Катя Манн откашлялась. И взяла в руки густо исписанный лист бумаги, прежде лежавший на столе рядом с газетой «Райнише пост».
— Одно за другим, по порядку, — как бы скомандовала она сама себе (она теперь снова казалась более спокойной, привычной) и водрузила на нос очки: — Твое выступление начнется в 19 часов. За нами заедут. Я тебе советую читать главу о цирке, а не ту, где мадам Гупфле соблазняет Круля{423}. Та сцена тебя слишком возбуждает.
— Пардон! — озадаченно возразил он и мгновенно сконцентрировал внимание: — Вся эта цирковая экзотика мне неприятна. Я ее ввел в роман только ради читателей, которым наверняка понравится такой шурум-бурум: клоуны и полуголая акробатка на трапеции.
— Как бы то ни было, ты эту сцену написал, и эпизод с цирковым шатром для чтения подходит отлично. Но сейчас давай поговорим об утренней программе. Она вот-вот начнется. Экскурсия по… (она прочитала с бумажки) Архиву Дюмон-Линдемана{424}.
— А что это?
— Своего рода театральный музей. Сегодня они собирают всё, что относится к сфере театра, и выставляют это. Фотографии исполнителей, программки и, может, даже модели декораций. Это должно быть очень интересно, и здесь в городе все об этом знают.
Его, похоже, услышанное не особо воодушевило. Что хорошего сможет он сказать о каком-нибудь актере в кружевном воротнике эпохи Валленштейна? Но у нее нашлось для него и кое-что более привлекательное.
— У них, как я слышала, есть подписанный экземпляр первого издания твоей драмы «Фьоренца».

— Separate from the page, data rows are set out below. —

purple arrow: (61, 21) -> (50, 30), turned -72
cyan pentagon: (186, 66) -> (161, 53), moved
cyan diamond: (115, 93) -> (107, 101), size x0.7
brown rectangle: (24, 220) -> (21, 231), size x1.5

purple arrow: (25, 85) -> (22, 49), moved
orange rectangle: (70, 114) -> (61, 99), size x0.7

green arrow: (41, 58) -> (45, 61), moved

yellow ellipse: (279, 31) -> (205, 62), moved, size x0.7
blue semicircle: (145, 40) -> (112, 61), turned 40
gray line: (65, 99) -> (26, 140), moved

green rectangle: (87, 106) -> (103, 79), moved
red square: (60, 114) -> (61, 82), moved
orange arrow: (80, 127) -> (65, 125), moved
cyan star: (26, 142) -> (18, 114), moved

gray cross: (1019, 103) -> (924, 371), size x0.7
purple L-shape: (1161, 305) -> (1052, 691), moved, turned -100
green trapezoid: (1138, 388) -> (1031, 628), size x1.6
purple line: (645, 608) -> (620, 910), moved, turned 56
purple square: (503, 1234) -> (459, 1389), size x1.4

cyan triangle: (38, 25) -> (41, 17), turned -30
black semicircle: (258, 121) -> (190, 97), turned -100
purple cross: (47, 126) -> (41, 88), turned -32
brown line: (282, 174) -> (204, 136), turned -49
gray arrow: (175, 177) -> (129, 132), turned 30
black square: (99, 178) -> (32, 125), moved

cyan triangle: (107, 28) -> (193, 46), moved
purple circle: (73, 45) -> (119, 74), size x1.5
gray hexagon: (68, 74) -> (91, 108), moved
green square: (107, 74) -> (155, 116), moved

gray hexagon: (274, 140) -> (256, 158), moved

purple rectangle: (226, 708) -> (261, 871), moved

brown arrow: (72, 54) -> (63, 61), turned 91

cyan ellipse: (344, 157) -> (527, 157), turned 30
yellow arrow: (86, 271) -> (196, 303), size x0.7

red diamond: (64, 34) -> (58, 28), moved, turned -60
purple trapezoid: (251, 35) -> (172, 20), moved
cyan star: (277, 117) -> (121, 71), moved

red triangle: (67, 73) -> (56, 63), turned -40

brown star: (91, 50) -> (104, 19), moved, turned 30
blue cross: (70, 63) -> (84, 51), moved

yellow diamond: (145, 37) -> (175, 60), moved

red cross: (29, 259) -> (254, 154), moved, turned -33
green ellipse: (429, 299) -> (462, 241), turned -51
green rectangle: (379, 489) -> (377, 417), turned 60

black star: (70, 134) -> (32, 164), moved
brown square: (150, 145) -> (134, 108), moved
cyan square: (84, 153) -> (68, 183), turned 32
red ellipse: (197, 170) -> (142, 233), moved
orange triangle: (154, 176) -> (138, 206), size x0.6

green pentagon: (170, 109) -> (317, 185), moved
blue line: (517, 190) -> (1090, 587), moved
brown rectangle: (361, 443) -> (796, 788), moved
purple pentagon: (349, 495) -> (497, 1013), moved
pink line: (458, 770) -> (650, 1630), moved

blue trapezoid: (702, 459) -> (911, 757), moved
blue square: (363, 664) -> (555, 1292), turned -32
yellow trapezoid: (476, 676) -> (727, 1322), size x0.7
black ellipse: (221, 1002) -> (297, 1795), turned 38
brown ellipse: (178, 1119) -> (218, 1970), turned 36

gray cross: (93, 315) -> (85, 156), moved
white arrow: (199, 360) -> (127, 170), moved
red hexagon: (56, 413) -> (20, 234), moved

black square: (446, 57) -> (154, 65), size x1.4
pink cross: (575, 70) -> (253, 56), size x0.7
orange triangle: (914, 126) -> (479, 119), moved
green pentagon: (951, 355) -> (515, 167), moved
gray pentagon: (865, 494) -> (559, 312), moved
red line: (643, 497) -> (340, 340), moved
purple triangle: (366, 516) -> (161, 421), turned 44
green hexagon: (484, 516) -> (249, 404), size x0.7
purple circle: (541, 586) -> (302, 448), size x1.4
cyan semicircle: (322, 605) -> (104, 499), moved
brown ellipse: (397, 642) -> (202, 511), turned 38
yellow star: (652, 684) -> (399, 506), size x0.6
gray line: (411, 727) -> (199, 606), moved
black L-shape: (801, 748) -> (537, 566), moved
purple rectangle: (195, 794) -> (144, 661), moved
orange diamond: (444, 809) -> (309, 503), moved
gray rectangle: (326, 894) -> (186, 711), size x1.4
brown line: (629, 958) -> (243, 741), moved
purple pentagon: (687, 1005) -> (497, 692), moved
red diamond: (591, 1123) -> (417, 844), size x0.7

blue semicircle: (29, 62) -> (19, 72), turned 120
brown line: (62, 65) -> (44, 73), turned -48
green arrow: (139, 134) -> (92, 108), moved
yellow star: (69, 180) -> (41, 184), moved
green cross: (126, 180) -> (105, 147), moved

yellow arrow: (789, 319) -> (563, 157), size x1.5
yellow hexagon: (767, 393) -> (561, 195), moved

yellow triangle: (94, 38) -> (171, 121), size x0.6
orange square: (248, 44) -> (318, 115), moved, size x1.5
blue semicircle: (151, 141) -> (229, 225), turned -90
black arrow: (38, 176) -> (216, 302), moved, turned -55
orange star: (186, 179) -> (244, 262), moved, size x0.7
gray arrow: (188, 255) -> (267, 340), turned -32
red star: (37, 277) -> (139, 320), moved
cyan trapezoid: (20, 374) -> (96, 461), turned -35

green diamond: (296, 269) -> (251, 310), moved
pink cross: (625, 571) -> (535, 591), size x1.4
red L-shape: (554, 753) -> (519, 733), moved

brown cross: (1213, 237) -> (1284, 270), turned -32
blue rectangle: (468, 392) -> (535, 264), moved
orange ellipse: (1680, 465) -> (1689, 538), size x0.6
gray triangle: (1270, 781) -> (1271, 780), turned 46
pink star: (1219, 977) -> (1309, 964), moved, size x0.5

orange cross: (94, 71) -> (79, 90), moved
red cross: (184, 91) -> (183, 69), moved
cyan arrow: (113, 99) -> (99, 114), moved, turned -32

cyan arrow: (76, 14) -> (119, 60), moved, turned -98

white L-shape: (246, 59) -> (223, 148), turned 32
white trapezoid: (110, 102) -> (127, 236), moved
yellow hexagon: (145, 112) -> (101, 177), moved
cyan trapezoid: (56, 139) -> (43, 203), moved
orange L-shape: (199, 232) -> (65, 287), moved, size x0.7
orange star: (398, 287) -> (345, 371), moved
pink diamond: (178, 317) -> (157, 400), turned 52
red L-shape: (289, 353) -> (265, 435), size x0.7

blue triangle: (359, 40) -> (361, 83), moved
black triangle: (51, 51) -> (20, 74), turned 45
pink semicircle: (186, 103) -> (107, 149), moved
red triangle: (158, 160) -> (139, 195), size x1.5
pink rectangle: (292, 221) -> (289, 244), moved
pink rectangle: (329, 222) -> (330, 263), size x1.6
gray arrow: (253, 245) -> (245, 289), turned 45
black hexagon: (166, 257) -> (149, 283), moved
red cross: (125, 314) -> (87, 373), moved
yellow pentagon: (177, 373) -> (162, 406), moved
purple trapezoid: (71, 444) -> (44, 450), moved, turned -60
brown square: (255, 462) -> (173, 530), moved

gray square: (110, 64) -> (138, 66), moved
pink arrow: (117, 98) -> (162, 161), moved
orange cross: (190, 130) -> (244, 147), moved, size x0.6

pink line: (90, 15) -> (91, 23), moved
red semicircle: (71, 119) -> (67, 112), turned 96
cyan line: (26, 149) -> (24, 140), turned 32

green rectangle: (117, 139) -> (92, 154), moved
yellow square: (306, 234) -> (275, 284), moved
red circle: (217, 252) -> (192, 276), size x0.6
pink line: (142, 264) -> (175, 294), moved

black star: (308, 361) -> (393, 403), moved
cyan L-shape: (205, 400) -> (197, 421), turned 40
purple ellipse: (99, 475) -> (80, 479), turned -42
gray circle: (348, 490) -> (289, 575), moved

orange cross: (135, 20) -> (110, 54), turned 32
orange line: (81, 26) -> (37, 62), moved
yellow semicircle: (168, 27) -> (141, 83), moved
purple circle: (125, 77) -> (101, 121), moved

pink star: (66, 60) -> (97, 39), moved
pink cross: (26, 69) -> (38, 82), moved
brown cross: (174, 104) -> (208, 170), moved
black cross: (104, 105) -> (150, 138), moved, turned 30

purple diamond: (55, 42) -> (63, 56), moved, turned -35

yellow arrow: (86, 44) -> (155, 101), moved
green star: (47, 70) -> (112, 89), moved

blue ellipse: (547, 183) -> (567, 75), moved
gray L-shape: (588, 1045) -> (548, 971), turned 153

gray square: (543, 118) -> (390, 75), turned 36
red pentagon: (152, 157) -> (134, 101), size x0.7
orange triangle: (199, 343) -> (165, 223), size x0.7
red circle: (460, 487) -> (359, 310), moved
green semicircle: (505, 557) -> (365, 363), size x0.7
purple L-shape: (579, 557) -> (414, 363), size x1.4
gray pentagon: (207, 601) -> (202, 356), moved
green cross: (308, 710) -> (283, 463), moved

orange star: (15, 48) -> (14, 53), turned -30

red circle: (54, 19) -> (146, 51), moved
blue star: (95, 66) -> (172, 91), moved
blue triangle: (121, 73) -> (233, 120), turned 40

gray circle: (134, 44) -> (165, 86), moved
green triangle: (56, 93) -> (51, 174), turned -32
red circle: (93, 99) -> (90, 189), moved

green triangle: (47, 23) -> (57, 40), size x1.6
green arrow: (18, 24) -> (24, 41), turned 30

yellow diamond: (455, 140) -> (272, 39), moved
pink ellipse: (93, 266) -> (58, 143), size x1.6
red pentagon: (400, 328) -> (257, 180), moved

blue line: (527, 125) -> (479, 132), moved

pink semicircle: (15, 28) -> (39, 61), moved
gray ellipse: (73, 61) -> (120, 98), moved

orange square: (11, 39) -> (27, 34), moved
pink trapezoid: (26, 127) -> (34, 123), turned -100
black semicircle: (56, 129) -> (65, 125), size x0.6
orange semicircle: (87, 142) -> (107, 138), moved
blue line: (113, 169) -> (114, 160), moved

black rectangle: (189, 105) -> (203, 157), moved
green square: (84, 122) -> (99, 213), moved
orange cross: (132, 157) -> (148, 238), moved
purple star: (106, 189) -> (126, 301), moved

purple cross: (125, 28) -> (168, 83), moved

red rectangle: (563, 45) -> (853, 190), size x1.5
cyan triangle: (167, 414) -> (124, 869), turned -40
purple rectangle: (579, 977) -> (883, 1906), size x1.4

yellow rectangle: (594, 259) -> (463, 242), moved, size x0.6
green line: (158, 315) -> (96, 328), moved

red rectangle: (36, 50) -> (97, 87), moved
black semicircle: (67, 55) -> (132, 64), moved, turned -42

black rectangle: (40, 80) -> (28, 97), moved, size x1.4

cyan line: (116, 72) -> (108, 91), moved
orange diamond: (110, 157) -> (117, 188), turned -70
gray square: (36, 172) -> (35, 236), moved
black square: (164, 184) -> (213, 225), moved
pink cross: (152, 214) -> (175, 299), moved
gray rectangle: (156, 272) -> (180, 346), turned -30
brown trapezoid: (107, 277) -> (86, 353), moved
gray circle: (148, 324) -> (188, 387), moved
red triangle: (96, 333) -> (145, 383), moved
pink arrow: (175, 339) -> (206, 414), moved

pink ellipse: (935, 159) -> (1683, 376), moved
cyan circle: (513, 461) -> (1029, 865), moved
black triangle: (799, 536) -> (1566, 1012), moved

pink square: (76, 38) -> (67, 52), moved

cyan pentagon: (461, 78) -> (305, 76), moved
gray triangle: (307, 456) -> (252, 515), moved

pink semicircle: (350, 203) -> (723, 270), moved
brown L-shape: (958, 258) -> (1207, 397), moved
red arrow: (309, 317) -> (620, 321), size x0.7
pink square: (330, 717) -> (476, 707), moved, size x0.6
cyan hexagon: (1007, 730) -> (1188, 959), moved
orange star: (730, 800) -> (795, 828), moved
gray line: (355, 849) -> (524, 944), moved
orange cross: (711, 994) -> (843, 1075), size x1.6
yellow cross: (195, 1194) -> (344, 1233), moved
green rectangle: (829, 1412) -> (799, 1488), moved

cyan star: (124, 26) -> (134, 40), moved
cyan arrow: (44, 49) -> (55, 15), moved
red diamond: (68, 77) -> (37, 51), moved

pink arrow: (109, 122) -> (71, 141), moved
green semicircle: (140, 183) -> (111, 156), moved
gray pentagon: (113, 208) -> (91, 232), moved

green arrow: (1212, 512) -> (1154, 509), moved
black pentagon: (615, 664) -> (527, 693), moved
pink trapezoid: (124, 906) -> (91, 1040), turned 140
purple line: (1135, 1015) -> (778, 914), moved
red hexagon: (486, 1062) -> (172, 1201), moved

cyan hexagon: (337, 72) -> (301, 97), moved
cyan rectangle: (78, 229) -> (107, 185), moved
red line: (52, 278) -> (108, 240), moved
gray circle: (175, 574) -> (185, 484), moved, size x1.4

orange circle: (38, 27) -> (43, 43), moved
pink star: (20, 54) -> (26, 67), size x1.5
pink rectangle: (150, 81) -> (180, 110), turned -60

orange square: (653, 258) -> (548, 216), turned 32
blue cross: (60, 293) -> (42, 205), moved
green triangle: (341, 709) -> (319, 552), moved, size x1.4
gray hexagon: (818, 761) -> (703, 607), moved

— Это можно только приветствовать.
— Послеобеденный сон получится коротким. В полтретьего нам предстоит посетить картинную галерею. Завтра открывается новая выставка, однако мы увидим ее уже сегодня. Кранах, Гольбейн, Рубенс и, сверх того, экспрессионисты. У старых мастеров ты, думаю, почерпнешь какие-то импульсы для своего лютеровского проекта{425}, а кроме того, прогулка по залам — это для тебя возможность подвигаться.
Он как-то неопределенно запротестовал:
— Сегодня ни слова больше о Лютере, об этом романе. Его никогда не будет. Все исконные черты немцев я показал в «Фаустусе».
— Ну, это мы еще посмотрим, когда вернемся в Цюрих… Ты можешь ввести туда итальянских кардиналов с их свитой. Пусть всё это пока покружит вокруг тебя. Глядишь, начальная фраза и угнездится в твоей голове: В Виттенберге, в безлунную ночь, когда все колокола молчали… Но разве я Томас Манн?
Она засмеялась, и он вместе с ней, вымученно… Они двое, значит, опять заодно. В прежней колее.
— Некая дама… женщина… — Катя Манн подняла глаза от листочка с программой мероприятий и отодвинула тарелку в сторону. — Ее вряд ли получится спровадить. Не буду долго ходить вокруг да около… Она хочет взять у тебя интервью.
— Ох! — Он на мгновенье закрыл лицо руками. — Трехмиллионное по счету. Нет. Кто она? Для кого?
— Она звонила с каждой железнодорожной станции. Не исключено, что она уже здесь. Обещала, что не отнимет у тебя много времени.
— У меня вообще больше времени нет.
— Ну же, не забывай о дисциплине, Томми! — напомнила жена. — Весной ты станешь почетным гражданином твоего родного города…
— После того как они меня оплевали. И ведь не потому, что я слишком заигрался, а потому что просветил насквозь пустые фасады и вынужден был оправдать бомбы, падавшие на их фанатичные черепа. Ужасно все это.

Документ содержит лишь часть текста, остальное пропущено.